Please note the business address must be located in commercial buildings approved by the local Chinese government and it must be located in a building that is specifically allowed to be for business purpose by foreign enterprise.
(4) Recruitment of Chinese employee(s)
An RO shall entrust a local labour services agency for foreigners or other service units designated by the Chinese Government to recruit and employ Chinese personnel in accordance with laws and regulations of the PRC.
3. Pre-registration and Registration Procedures
2.1 Preliminary
(1) Lease of Office Premise
Firstly, the investor will have to enter into a tenancy agreement in relation to the office space to be used by the Representative Office for a term of not less than 12 months. The office must be located in a commercial building.
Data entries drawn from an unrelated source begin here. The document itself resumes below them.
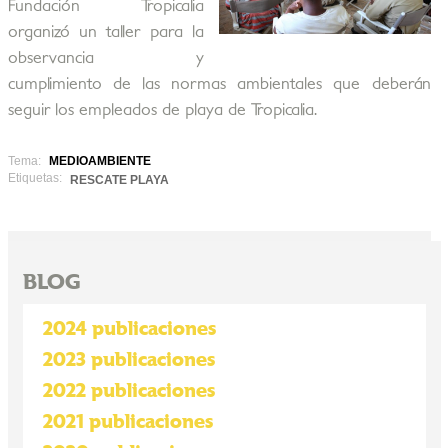
Fundación Tropicalia
organizó un taller para la
observancia y
cumplimiento de las normas ambientales que deberán
seguir los empleados de playa de Tropicalia.
Tema:
MEDIOAMBIENTE
Etiquetas:
RESCATE PLAYA
BLOG
2024 publicaciones
2023 publicaciones
2022 publicaciones
2021 publicaciones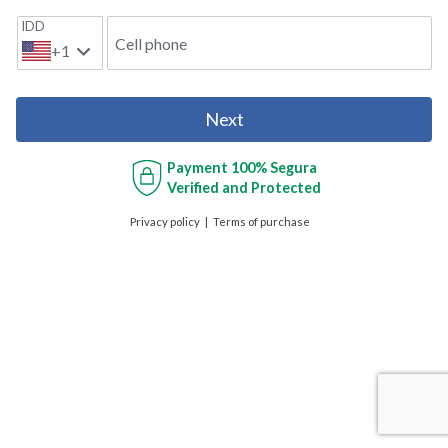
IDD
Cell phone
+1
Next
Payment
100% Segura
Verified and Protected
Privacy policy
Terms of purchase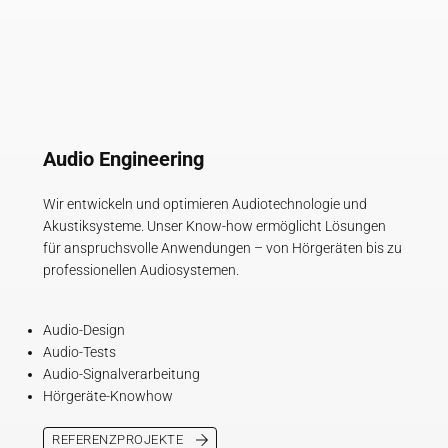
Audio Engineering
Wir entwickeln und optimieren Audiotechnologie und
Akustiksysteme. Unser Know-how ermöglicht Lösungen
für anspruchsvolle Anwendungen – von Hörgeräten bis zu
professionellen Audiosystemen.
Audio-Design
Audio-Tests
Audio-Signalverarbeitung
Hörgeräte-Knowhow
REFERENZPROJEKTE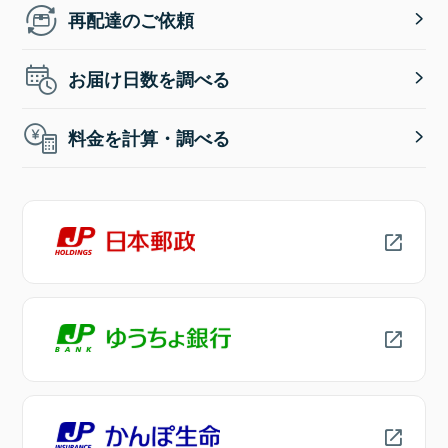
再配達のご依頼
お届け日数を調べる
料金を計算・調べる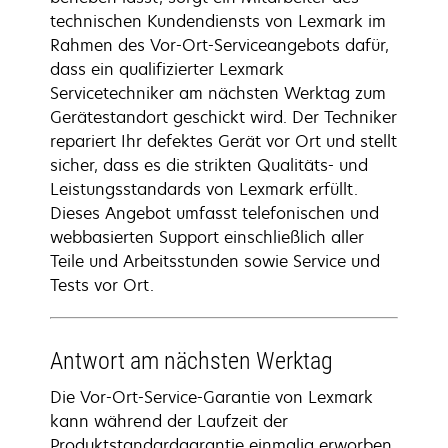
technischen Kundendiensts von Lexmark im
Rahmen des Vor-Ort-Serviceangebots dafür,
dass ein qualifizierter Lexmark
Servicetechniker am nächsten Werktag zum
Gerätestandort geschickt wird. Der Techniker
repariert Ihr defektes Gerät vor Ort und stellt
sicher, dass es die strikten Qualitäts- und
Leistungsstandards von Lexmark erfüllt.
Dieses Angebot umfasst telefonischen und
webbasierten Support einschließlich aller
Teile und Arbeitsstunden sowie Service und
Tests vor Ort.
Antwort am nächsten Werktag
Die Vor-Ort-Service-Garantie von Lexmark
kann während der Laufzeit der
Produktstandardgarantie einmalig erworben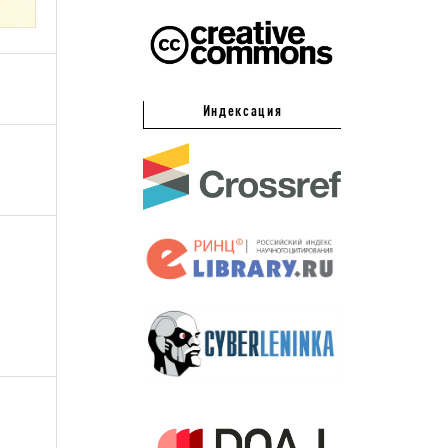
Индексация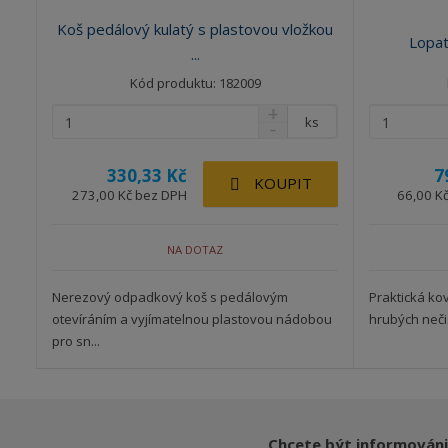
Koš pedálový kulatý s plastovou vložkou
Lopat
...
Kód produktu: 182009
ks
330,33 Kč
7
KOUPIT
273,00 Kč bez DPH
66,00 K
NA DOTAZ
Nerezový odpadkový koš s pedálovým
Praktická ko
otevíráním a vyjímatelnou plastovou nádobou
hrubých nečist
pro sn...
Chcete být informováni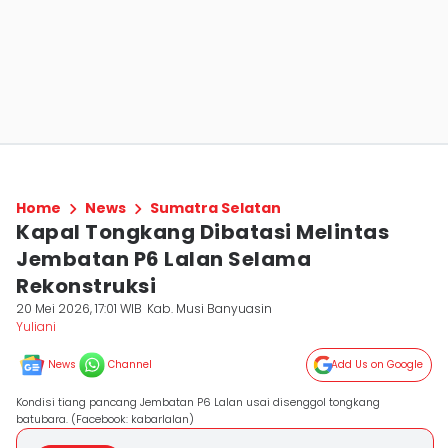
Home
News
Sumatra Selatan
Kapal Tongkang Dibatasi Melintas
Jembatan P6 Lalan Selama
Rekonstruksi
20 Mei 2026, 17:01 WIB
Kab. Musi Banyuasin
Yuliani
News
Channel
Add Us on Google
Kondisi tiang pancang Jembatan P6 Lalan usai disenggol tongkang
batubara. (Facebook: kabarlalan)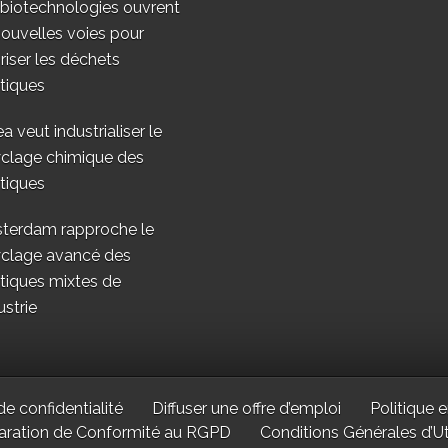
 biotechnologies ouvrent
ouvelles voies pour
riser les déchets
tiques
a veut industrialiser le
yclage chimique des
tiques
terdam rapproche le
yclage avancé des
tiques mixtes de
ustrie
de confidentialité
Diffuser une offre d’emploi
Politique e
aration de Conformité au RGPD
Conditions Générales d’Uti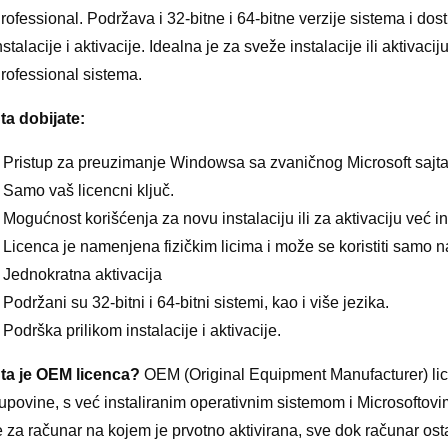
range:
rofessional. Podržava i 32-bitne i 64-bitne verzije sistema i do
Kupi odmah
790 $
nstalacije i aktivacije. Idealna je za sveže instalacije ili aktiva
through
rofessional sistema.
9.480 $
ta dobijate:
 Pristup za preuzimanje Windowsa sa zvaničnog Microsoft sajta
 Samo vaš licencni ključ.
 Mogućnost korišćenja za novu instalaciju ili za aktivaciju već 
 Licenca je namenjena fizičkim licima i može se koristiti samo 
 Jednokratna aktivacija
 Podržani su 32-bitni i 64-bitni sistemi, kao i više jezika.
 Podrška prilikom instalacije i aktivacije.
ta je OEM licenca?
OEM (Original Equipment Manufacturer) lic
upovine, s već instaliranim operativnim sistemom i Microsoftovi
e za računar na kojem je prvotno aktivirana, sve dok računar ost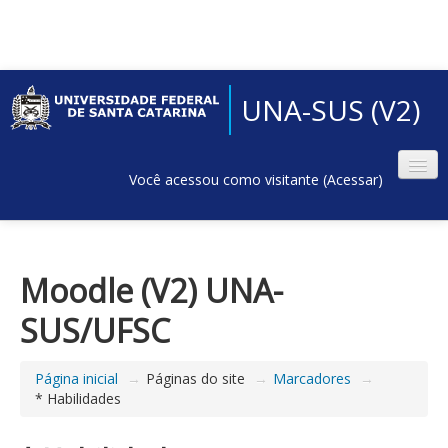
UNA-SUS (V2)
Você acessou como visitante (
Acessar
)
Moodle (V2) UNA-
SUS/UFSC
Página inicial
→
Páginas do site
→
Marcadores
→
* Habilidades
(2) Legalization of Identity Documents of the investor
The investor is also required to arrange to have its incorporation documents legalized by the Chinese Embassy in the country where it is registered.
(3) Legalisation of Bankers’ Reference Letter
The investor needs to arrange with its banker to issue a bankers’ reference letter.
(4) Legalisation of the appointment letter and identity document and resume of the Legal Representative/General Representative
(5) Other Documentation
The investor at the same time needs to prepare other documents, such as photocopy of passports/Hong Kong Identity card/Home Returning Card of the Representative.
2.2 Application for Registration
(1) Step 1: Application for Certificate of Registration
The registration of a RO in Shenzhen starts with the submission of application documents to the Shenzhen Administrative Bureau of Industry and Commerce to apply for registration certificate.
(2) Step 2: Graving of Common Seal (Office Seal)
The RO then proceeds to apply for approval from Shenzhen Municipal Police Office for graving of common seal and order the graving of common seal with designated seal graving company.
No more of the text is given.